- **PROMPT**:
Everything in the listing below must be set down again exactly, apart from the pictures.

=== GIVEN MATERIAL ===

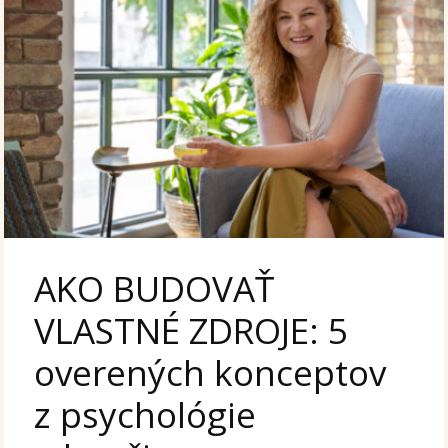
AKO BUDOVAŤ
VLASTNÉ ZDROJE: 5
overených konceptov
z psychológie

===

- **FINISHED TASK**:
AKO BUDOVAŤ
VLASTNÉ ZDROJE: 5
overených konceptov
z psychológie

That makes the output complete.